I turned the water containing demon bone into jagged bits of ice. Then I rammed that into their eyes. Their screams reached a near-simultaneous crescendo before silencing with a finality that gave me a sense of resolution versus satisfaction. After they were dead, I pulled all those bits of bones out of their eyes and covered them with more ice. Then I aimed those new pieces at Dagon, who was trying to fly and couldn’t.
“I don’t know how many extra souls you have in you to burn through before you stay dead,” I told him in a calm voice, “but I’m going to find out.”
Dagon spun around, holding both hands over his eyes to protect them. “If you kill me, you’ll never see Ian again!”
I yanked the last bits of water out of the dead demons and used it to form an ice shield that knocked Dagon down when it hit him. I piled more ice on top of him, skipping only the parts that contained demon bone shards. Those I poised over him in every direction he might attempt to escape. After all that, I floated down to him.
His hands were still over his eyes. That was fine. I didn’t mind stabbing the ice weapons through them. “You already made sure I’d never see Ian again when you killed him and swallowed his soul. You have nothing left to threaten me with or bargain with me for, demon.”

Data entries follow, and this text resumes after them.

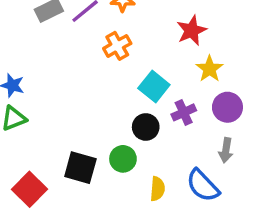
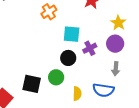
yellow star: (210, 69) -> (118, 23), moved
cyan square: (154, 87) -> (72, 34), turned -30
blue semicircle: (203, 185) -> (103, 90), turned -35

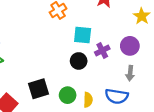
yellow star: (118, 23) -> (142, 16), moved
green circle: (56, 77) -> (68, 95), moved
black square: (32, 84) -> (39, 89), turned -30

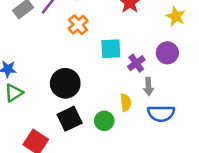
black circle: (79, 61) -> (65, 83), moved, size x1.5
gray arrow: (130, 73) -> (148, 86), moved
yellow semicircle: (88, 100) -> (126, 102), moved

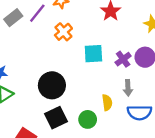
purple cross: (136, 63) -> (123, 59), moved

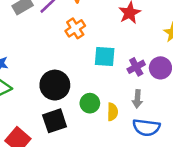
green circle: (88, 119) -> (90, 103), moved

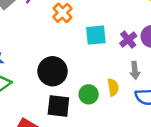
green circle: (90, 103) -> (89, 94), moved
black square: (55, 121) -> (58, 106), turned 35

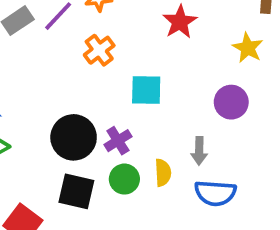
purple cross: (128, 40) -> (118, 141), moved

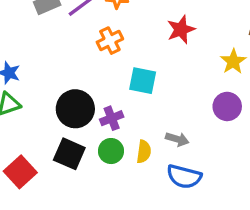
purple circle: (231, 102) -> (227, 106), moved
gray arrow: (199, 151) -> (177, 139), turned -85

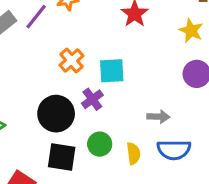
orange cross: (110, 41) -> (72, 60), moved
purple cross: (112, 118) -> (92, 99), moved
yellow semicircle: (144, 152) -> (133, 153), moved

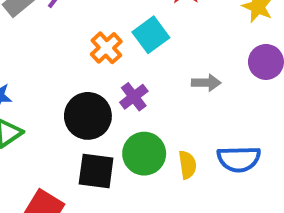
cyan square: (112, 71) -> (151, 35), moved, turned -32
gray arrow: (158, 117) -> (206, 83), moved
green circle: (100, 144) -> (144, 154), size x1.4

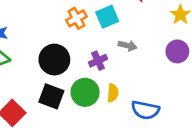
gray arrow: (206, 83) -> (128, 46), moved
purple cross: (134, 97) -> (98, 61), moved
yellow semicircle: (187, 165) -> (113, 93), moved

The ice I’d piled over him kept Dagon from moving his arms, but his fingers flicked in the general direction of Ian’s corpse. “If a harvested soul has the power to bring me back from the dead, it can bring him back, too.”
He was attempting to bargain. How interesting. “You’re saying you’d harvest someone else’s soul to resurrect Ian?”
His tone grew crafty. “Demons like me have the power to transfer souls from one place to another. Why couldn’t I resurrect Ian by harvesting the power from someone else’s soul, then put Ian’s soul back in his body and use another one to heal him good as new? But kill me, and you kill Ian’s last chance to be alive again.”